◆ **Data shown**

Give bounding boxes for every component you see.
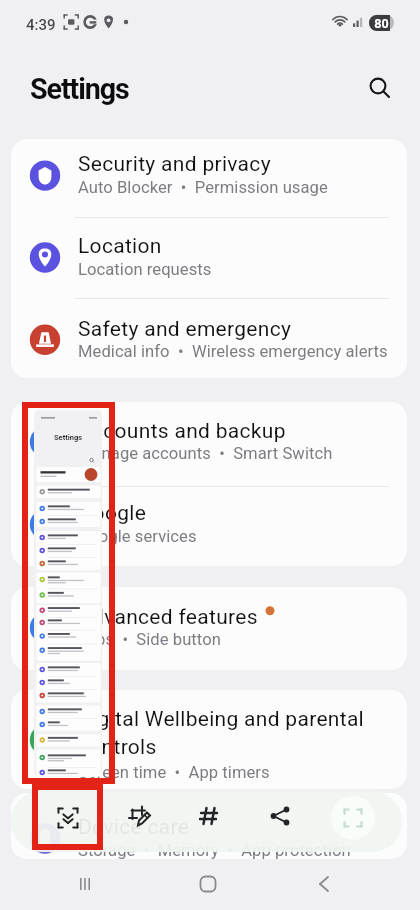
staticText: Security and privacy <box>78 152 271 177</box>
staticText: Auto Blocker • Permission usage <box>78 178 328 197</box>
button[interactable]: Home <box>186 862 230 906</box>
button[interactable]: Google <box>11 487 407 566</box>
staticText: Advanced features <box>78 605 258 630</box>
button[interactable]: Accounts and backup <box>11 402 407 487</box>
staticText: Storage • Memory • App protection <box>78 841 351 859</box>
staticText: controls <box>78 735 157 760</box>
staticText: Location <box>78 234 162 259</box>
staticText: Labs • Side button <box>78 630 221 649</box>
button[interactable]: Share <box>256 792 304 840</box>
button[interactable]: Recents <box>63 862 107 906</box>
button[interactable]: Digital Wellbeing and parental <box>11 690 407 789</box>
staticText: Google services <box>78 527 197 546</box>
button[interactable]: Device care <box>11 793 407 859</box>
staticText: Accounts and backup <box>78 419 286 444</box>
staticText: Medical info • Wireless emergency alerts <box>78 342 388 361</box>
button[interactable]: Settings <box>34 410 102 777</box>
button[interactable]: Back <box>302 862 346 906</box>
button[interactable]: Crop <box>331 796 375 840</box>
staticText: Screen time • App timers <box>78 763 270 782</box>
button[interactable]: Tags <box>185 792 233 840</box>
button[interactable]: Advanced features <box>11 587 407 670</box>
staticText: Settings <box>30 72 129 106</box>
staticText: Google <box>78 501 147 526</box>
button[interactable]: Search <box>356 64 400 108</box>
staticText: 80 <box>369 16 394 31</box>
staticText: 4:39 <box>26 16 56 34</box>
button[interactable]: Draw <box>116 792 164 840</box>
button[interactable]: Security and privacy <box>11 139 407 218</box>
button[interactable]: Safety and emergency <box>11 299 407 378</box>
button[interactable]: Location <box>11 218 407 299</box>
staticText: Digital Wellbeing and parental <box>78 707 365 732</box>
staticText: Manage accounts • Smart Switch <box>78 444 333 463</box>
staticText: Location requests <box>78 260 212 279</box>
button[interactable]: Smart select <box>44 794 92 842</box>
staticText: Settings <box>34 433 102 442</box>
staticText: Device care <box>78 815 190 840</box>
staticText: Safety and emergency <box>78 317 292 342</box>
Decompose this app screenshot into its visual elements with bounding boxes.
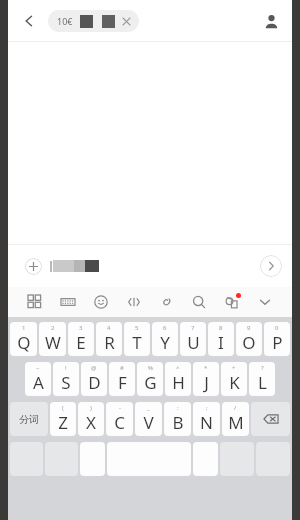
- button[interactable]: 6: [152, 322, 178, 356]
- button[interactable]: _: [135, 402, 162, 436]
- staticText: ^: [176, 364, 180, 372]
- staticText: W: [45, 331, 61, 354]
- button[interactable]: ~: [25, 362, 51, 396]
- staticText: 4: [107, 324, 111, 332]
- staticText: R: [104, 331, 115, 354]
- staticText: ?: [261, 364, 264, 372]
- staticText: X: [86, 411, 96, 434]
- button[interactable]: Camera: [219, 289, 245, 315]
- staticText: O: [242, 331, 256, 354]
- button[interactable]: !: [53, 362, 79, 396]
- button[interactable]: 9: [236, 322, 262, 356]
- button[interactable]: Keyboard: [55, 289, 81, 315]
- button[interactable]: Emoji: [88, 289, 114, 315]
- button[interactable]: -: [106, 402, 133, 436]
- button[interactable]: Apps: [22, 289, 48, 315]
- button[interactable]: 7: [180, 322, 206, 356]
- staticText: G: [144, 371, 157, 394]
- button[interactable]: 8: [208, 322, 234, 356]
- button[interactable]: [193, 442, 218, 476]
- staticText: 10€: [57, 15, 73, 27]
- staticText: Z: [58, 411, 68, 434]
- button[interactable]: 10€: [48, 10, 139, 32]
- staticText: Y: [160, 331, 170, 354]
- staticText: /: [234, 404, 237, 412]
- staticText: E: [76, 331, 86, 354]
- button[interactable]: /: [222, 402, 249, 436]
- button[interactable]: Back: [14, 6, 44, 36]
- button[interactable]: [80, 442, 105, 476]
- button[interactable]: #: [109, 362, 135, 396]
- staticText: ;: [206, 404, 208, 412]
- staticText: A: [33, 371, 44, 394]
- staticText: %: [148, 364, 153, 372]
- staticText: J: [204, 371, 209, 394]
- staticText: L: [258, 371, 267, 394]
- button[interactable]: 5: [124, 322, 150, 356]
- staticText: #: [120, 364, 124, 372]
- staticText: 分词: [19, 413, 39, 426]
- button[interactable]: ): [78, 402, 104, 436]
- staticText: T: [132, 331, 142, 354]
- staticText: I: [218, 331, 224, 354]
- staticText: 7: [191, 324, 195, 332]
- staticText: K: [229, 371, 240, 394]
- button[interactable]: Collapse keyboard: [252, 289, 278, 315]
- staticText: N: [200, 411, 213, 434]
- staticText: 6: [163, 324, 167, 332]
- button[interactable]: ?: [249, 362, 275, 396]
- staticText: Q: [17, 331, 31, 354]
- button[interactable]: (: [50, 402, 76, 436]
- staticText: !: [65, 364, 67, 372]
- staticText: +: [232, 364, 236, 372]
- staticText: 1: [22, 324, 26, 332]
- button[interactable]: Attach: [153, 289, 179, 315]
- staticText: ): [90, 404, 92, 412]
- button[interactable]: Backspace: [251, 402, 290, 436]
- staticText: :: [177, 404, 179, 412]
- staticText: 9: [247, 324, 251, 332]
- button[interactable]: %: [137, 362, 163, 396]
- staticText: B: [172, 411, 184, 434]
- staticText: S: [61, 371, 71, 394]
- staticText: 2: [51, 324, 55, 332]
- button[interactable]: 1: [10, 322, 37, 356]
- button[interactable]: :: [164, 402, 191, 436]
- button[interactable]: ;: [193, 402, 220, 436]
- button[interactable]: 0: [264, 322, 290, 356]
- staticText: M: [228, 411, 244, 434]
- button[interactable]: ^: [165, 362, 191, 396]
- button[interactable]: 4: [96, 322, 122, 356]
- button[interactable]: 分词: [10, 402, 48, 436]
- button[interactable]: *: [193, 362, 219, 396]
- button[interactable]: Profile: [256, 6, 286, 36]
- button[interactable]: Send: [260, 255, 282, 277]
- staticText: V: [143, 411, 154, 434]
- staticText: C: [114, 411, 125, 434]
- button[interactable]: 3: [68, 322, 94, 356]
- staticText: @: [91, 364, 97, 372]
- staticText: 8: [219, 324, 223, 332]
- staticText: 5: [135, 324, 139, 332]
- staticText: F: [118, 371, 127, 394]
- staticText: *: [204, 364, 208, 372]
- button[interactable]: 2: [39, 322, 66, 356]
- button[interactable]: Search: [186, 289, 212, 315]
- button[interactable]: +: [221, 362, 247, 396]
- button[interactable]: Format: [121, 289, 147, 315]
- button[interactable]: @: [81, 362, 107, 396]
- staticText: -: [119, 404, 121, 412]
- staticText: (: [62, 404, 64, 412]
- staticText: D: [88, 371, 101, 394]
- staticText: U: [187, 331, 200, 354]
- button[interactable]: [18, 252, 252, 280]
- staticText: 3: [79, 324, 83, 332]
- staticText: _: [147, 404, 150, 412]
- staticText: H: [172, 371, 185, 394]
- staticText: P: [272, 331, 283, 354]
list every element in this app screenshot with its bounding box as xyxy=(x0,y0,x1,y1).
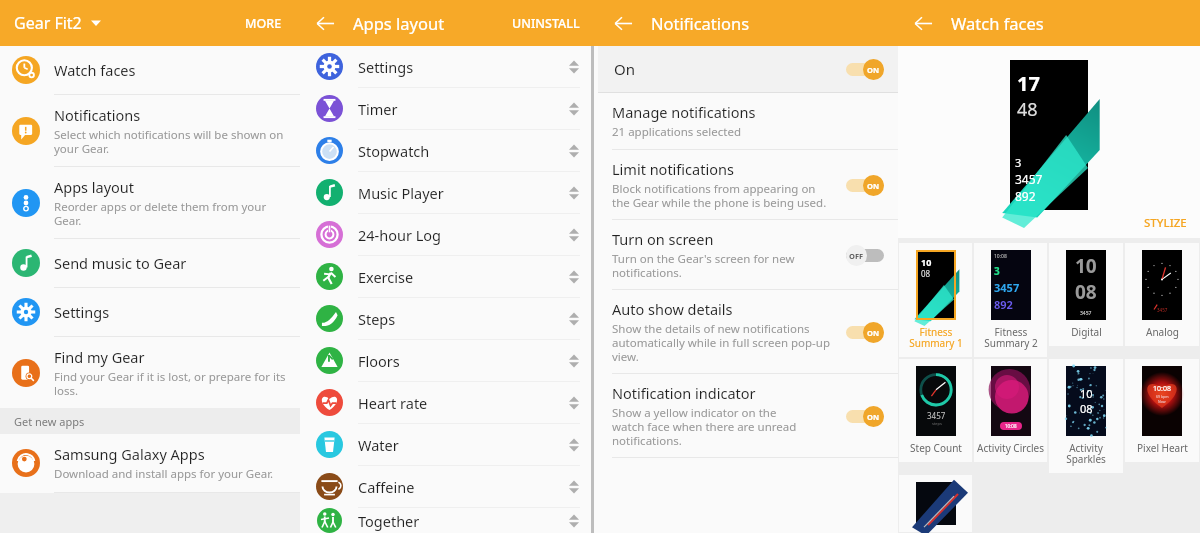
staticText: Fitness Summary 2 xyxy=(984,325,1038,350)
button[interactable]: On xyxy=(598,46,898,92)
button[interactable]: Settings xyxy=(0,288,300,336)
staticText: 10:08 xyxy=(1005,423,1017,429)
staticText: 10:08 xyxy=(994,253,1007,260)
staticText: Now xyxy=(1158,399,1166,404)
staticText: 892 xyxy=(1015,188,1036,204)
button[interactable]: On xyxy=(846,321,884,343)
button[interactable]: MORE xyxy=(241,9,286,38)
staticText: 10 xyxy=(1080,386,1093,401)
staticText: On xyxy=(614,59,635,79)
staticText: ON xyxy=(867,65,880,75)
staticText: Caffeine xyxy=(358,477,415,497)
staticText: Turn on the Gear's screen for new notifi… xyxy=(612,251,795,280)
staticText: Find my Gear xyxy=(54,347,145,367)
button[interactable]: 10 xyxy=(1049,243,1123,346)
button[interactable]: Exercise xyxy=(300,256,598,297)
button[interactable]: On xyxy=(846,58,884,80)
staticText: Floors xyxy=(358,351,400,371)
button[interactable]: Together xyxy=(300,508,598,533)
staticText: Auto show details xyxy=(612,299,733,319)
button[interactable]: Caffeine xyxy=(300,466,598,507)
staticText: 3457 xyxy=(927,410,946,421)
staticText: 24-hour Log xyxy=(358,225,441,245)
button[interactable]: Back xyxy=(310,8,340,38)
staticText: Apps layout xyxy=(353,12,445,34)
button[interactable]: Watch faces xyxy=(0,46,300,94)
staticText: Pixel Heart xyxy=(1137,441,1188,455)
staticText: Activity Sparkles xyxy=(1066,441,1106,466)
button[interactable]: Timer xyxy=(300,88,598,129)
staticText: Analog xyxy=(1146,325,1179,339)
staticText: Watch faces xyxy=(54,60,136,80)
button[interactable]: Water xyxy=(300,424,598,465)
staticText: Notifications xyxy=(54,105,141,125)
button[interactable] xyxy=(899,475,972,532)
staticText: Limit notifications xyxy=(612,159,734,179)
button[interactable]: 10:08 xyxy=(1125,359,1199,462)
staticText: 69 bpm xyxy=(1156,394,1169,399)
staticText: 48 xyxy=(1017,97,1038,122)
button[interactable]: Floors xyxy=(300,340,598,381)
staticText: 892 xyxy=(994,297,1013,312)
button[interactable]: Settings xyxy=(300,46,598,87)
staticText: Music Player xyxy=(358,183,444,203)
button[interactable]: Notification indicator xyxy=(598,374,898,457)
button[interactable]: Auto show details xyxy=(598,290,898,373)
button[interactable]: 3457 xyxy=(1125,243,1199,346)
staticText: UNINSTALL xyxy=(512,15,580,32)
button[interactable]: Find my Gear xyxy=(0,337,300,408)
staticText: Download and install apps for your Gear. xyxy=(54,466,274,482)
button[interactable]: Limit notifications xyxy=(598,150,898,219)
staticText: Notification indicator xyxy=(612,383,756,403)
button[interactable]: 10:08 xyxy=(974,359,1047,462)
staticText: Activity Circles xyxy=(977,441,1044,455)
button[interactable]: Samsung Galaxy Apps xyxy=(0,434,300,492)
button[interactable]: 24-hour Log xyxy=(300,214,598,255)
button[interactable]: Choose device xyxy=(89,16,103,30)
button[interactable]: UNINSTALL xyxy=(508,9,584,38)
staticText: Get new apps xyxy=(14,414,85,429)
staticText: Step Count xyxy=(910,441,962,455)
button[interactable]: On xyxy=(846,174,884,196)
staticText: Settings xyxy=(358,57,414,77)
staticText: 21 applications selected xyxy=(612,124,742,140)
button[interactable]: Turn on screen xyxy=(598,220,898,289)
button[interactable]: Steps xyxy=(300,298,598,339)
button[interactable]: Send music to Gear xyxy=(0,239,300,287)
button[interactable]: Stopwatch xyxy=(300,130,598,171)
staticText: 3 xyxy=(1015,155,1022,170)
staticText: Together xyxy=(358,511,420,531)
staticText: Reorder apps or delete them from your Ge… xyxy=(54,199,288,228)
staticText: Settings xyxy=(54,302,110,322)
staticText: Fitness Summary 1 xyxy=(909,325,963,350)
button[interactable]: Apps layout xyxy=(0,167,300,238)
staticText: 17 xyxy=(1017,70,1040,97)
staticText: 08 xyxy=(921,268,931,279)
button[interactable]: Heart rate xyxy=(300,382,598,423)
staticText: Select which notifications will be shown… xyxy=(54,127,284,156)
button[interactable]: 10 xyxy=(899,243,972,357)
staticText: Turn on screen xyxy=(612,229,714,249)
button[interactable]: Back xyxy=(908,8,938,38)
button[interactable]: Notifications xyxy=(0,95,300,166)
staticText: Apps layout xyxy=(54,177,135,197)
button[interactable]: 10:08 xyxy=(974,243,1047,357)
staticText: Exercise xyxy=(358,267,414,287)
staticText: 10 xyxy=(1075,253,1097,279)
staticText: 3457 xyxy=(1015,171,1043,187)
button[interactable]: 3457 xyxy=(899,359,972,462)
button[interactable]: Music Player xyxy=(300,172,598,213)
staticText: MORE xyxy=(245,15,282,32)
staticText: Manage notifications xyxy=(612,102,756,122)
button[interactable]: Manage notifications xyxy=(598,93,898,149)
staticText: Digital xyxy=(1071,325,1102,339)
button[interactable]: Back xyxy=(608,8,638,38)
button[interactable]: 10 xyxy=(1049,359,1123,473)
staticText: 3457 xyxy=(1080,310,1092,317)
staticText: ON xyxy=(867,412,880,422)
staticText: Send music to Gear xyxy=(54,253,187,273)
button[interactable]: On xyxy=(846,405,884,427)
staticText: 3 xyxy=(994,264,1000,278)
button[interactable]: Off xyxy=(846,244,884,266)
button[interactable]: STYLIZE xyxy=(1141,212,1190,234)
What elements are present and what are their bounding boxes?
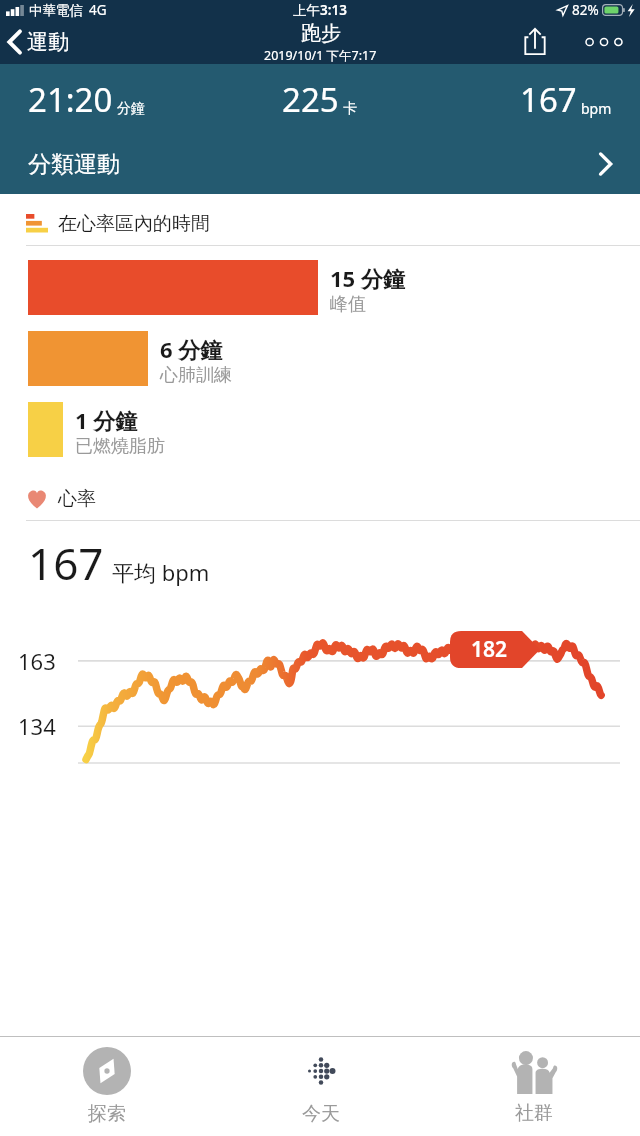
staticText: 峰值 bbox=[330, 293, 366, 316]
staticText: 今天 bbox=[302, 1102, 340, 1126]
staticText: 225 bbox=[282, 77, 339, 122]
staticText: 6 分鐘 bbox=[160, 334, 223, 364]
staticText: 運動 bbox=[27, 29, 69, 55]
button[interactable]: 分類運動 bbox=[0, 134, 640, 194]
staticText: 15 分鐘 bbox=[330, 263, 405, 293]
staticText: 平均 bpm bbox=[112, 557, 210, 587]
button[interactable]: Explore bbox=[0, 1037, 214, 1136]
staticText: 中華電信 bbox=[29, 2, 83, 19]
staticText: 167 bbox=[28, 533, 104, 593]
staticText: 上午3:13 bbox=[293, 1, 347, 19]
staticText: 182 bbox=[471, 635, 508, 664]
button[interactable]: Today bbox=[214, 1037, 427, 1136]
staticText: 134 bbox=[18, 711, 56, 741]
staticText: 4G bbox=[89, 1, 107, 19]
staticText: 21:20 bbox=[28, 77, 113, 122]
staticText: 82% bbox=[572, 1, 599, 19]
staticText: 心率 bbox=[58, 487, 96, 511]
staticText: 分類運動 bbox=[28, 150, 120, 179]
staticText: 分鐘 bbox=[117, 100, 145, 118]
staticText: 2019/10/1 下午7:17 bbox=[264, 47, 377, 64]
button[interactable]: Share bbox=[514, 24, 556, 60]
staticText: 163 bbox=[18, 646, 56, 676]
staticText: bpm bbox=[581, 99, 612, 118]
staticText: 在心率區內的時間 bbox=[58, 212, 210, 236]
button[interactable]: More options bbox=[574, 28, 634, 56]
button[interactable]: 運動 bbox=[0, 25, 77, 59]
staticText: 跑步 bbox=[301, 21, 341, 46]
staticText: 167 bbox=[520, 77, 577, 122]
staticText: 已燃燒脂肪 bbox=[75, 435, 165, 458]
staticText: 1 分鐘 bbox=[75, 405, 138, 435]
button[interactable]: Community bbox=[427, 1037, 640, 1136]
staticText: 心肺訓練 bbox=[160, 364, 232, 387]
staticText: 卡 bbox=[343, 100, 357, 118]
staticText: 探索 bbox=[88, 1102, 126, 1126]
staticText: 社群 bbox=[515, 1101, 553, 1125]
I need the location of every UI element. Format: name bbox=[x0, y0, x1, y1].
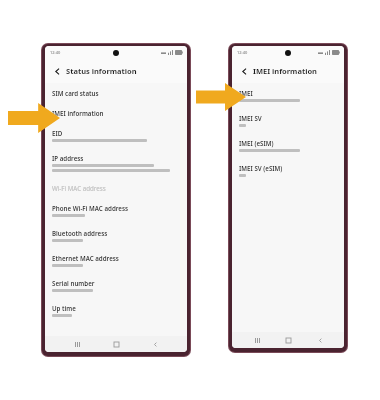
button[interactable]: Ethernet MAC address bbox=[45, 248, 187, 273]
staticText: IMEI SV (eSIM) bbox=[239, 164, 283, 172]
staticText: IP address bbox=[52, 154, 84, 162]
button[interactable]: Bluetooth address bbox=[45, 223, 187, 248]
button[interactable]: Wi-Fi MAC address bbox=[45, 178, 187, 198]
staticText: Serial number bbox=[52, 279, 95, 287]
staticText: Wi-Fi MAC address bbox=[52, 184, 106, 192]
staticText: IMEI SV bbox=[239, 114, 262, 122]
staticText: IMEI information bbox=[253, 66, 317, 76]
staticText: Up time bbox=[52, 304, 76, 312]
button[interactable]: SIM card status bbox=[45, 83, 187, 103]
button[interactable]: IP address bbox=[45, 148, 187, 178]
staticText: Status information bbox=[66, 66, 137, 76]
staticText: IMEI (eSIM) bbox=[239, 139, 274, 147]
button[interactable]: Home bbox=[109, 337, 123, 351]
button[interactable]: Home bbox=[281, 333, 295, 347]
button[interactable]: IMEI information bbox=[45, 103, 187, 123]
button[interactable]: IMEI (eSIM) bbox=[232, 133, 344, 158]
staticText: Bluetooth address bbox=[52, 229, 108, 237]
button[interactable]: EID bbox=[45, 123, 187, 148]
staticText: SIM card status bbox=[52, 89, 99, 97]
button[interactable]: Recents bbox=[70, 337, 84, 351]
staticText: 12:40 bbox=[50, 50, 61, 55]
button[interactable]: Back bbox=[238, 65, 250, 77]
staticText: Phone Wi-Fi MAC address bbox=[52, 204, 129, 212]
staticText: EID bbox=[52, 129, 63, 137]
button[interactable]: IMEI bbox=[232, 83, 344, 108]
staticText: Ethernet MAC address bbox=[52, 254, 119, 262]
staticText: IMEI bbox=[239, 89, 253, 97]
button[interactable]: IMEI SV bbox=[232, 108, 344, 133]
button[interactable]: Recents bbox=[250, 333, 264, 347]
button[interactable]: Back bbox=[148, 337, 162, 351]
button[interactable]: Phone Wi-Fi MAC address bbox=[45, 198, 187, 223]
button[interactable]: Back bbox=[313, 333, 327, 347]
staticText: 12:40 bbox=[237, 50, 248, 55]
button[interactable]: Up time bbox=[45, 298, 187, 323]
button[interactable]: IMEI SV (eSIM) bbox=[232, 158, 344, 183]
staticText: IMEI information bbox=[52, 109, 104, 117]
button[interactable]: Serial number bbox=[45, 273, 187, 298]
button[interactable]: Back bbox=[51, 65, 63, 77]
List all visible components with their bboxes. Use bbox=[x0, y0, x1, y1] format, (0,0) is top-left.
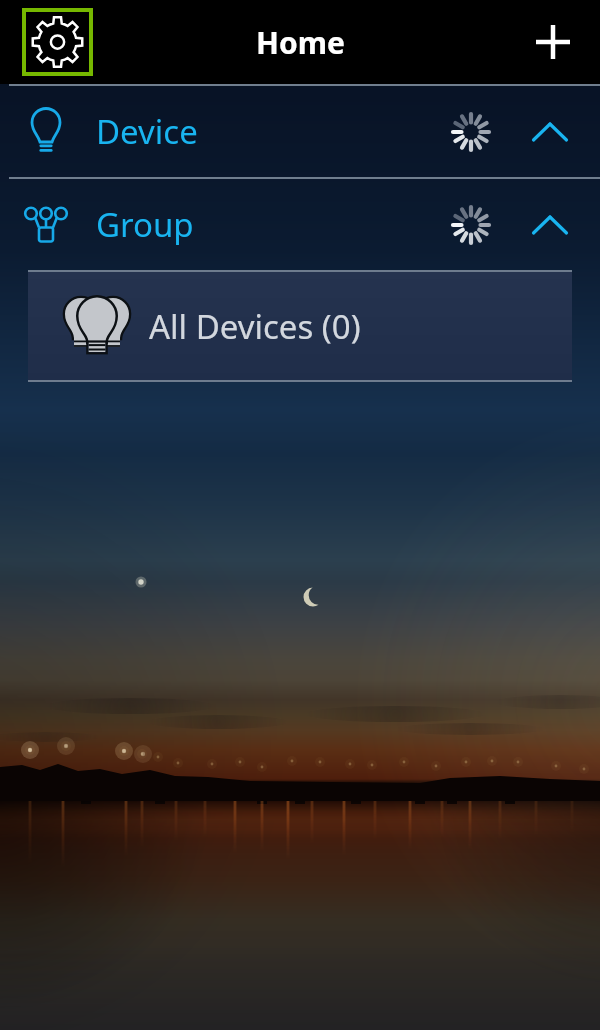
button[interactable]: Add bbox=[519, 8, 587, 76]
button[interactable]: Group bbox=[0, 179, 600, 270]
button[interactable]: Device bbox=[0, 86, 600, 177]
button[interactable]: All Devices (0) bbox=[28, 270, 572, 382]
button[interactable]: Settings bbox=[26, 12, 89, 72]
button[interactable]: Collapse bbox=[523, 198, 577, 252]
staticText: All Devices (0) bbox=[149, 304, 361, 349]
staticText: Device bbox=[96, 109, 198, 154]
staticText: Home bbox=[256, 22, 345, 63]
button[interactable]: Collapse bbox=[523, 105, 577, 159]
staticText: Group bbox=[96, 202, 194, 247]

◆ **What to work on**
From the listing above, copy all lines holding the word "every".

◆ **Your response**
Give bounding boxes for every component you see.
list every element in this app screenshot with its bounding box as xyxy=(x0,y0,x1,y1).
I need the location of every UI element. Format: name bbox=[x0, y0, x1, y1].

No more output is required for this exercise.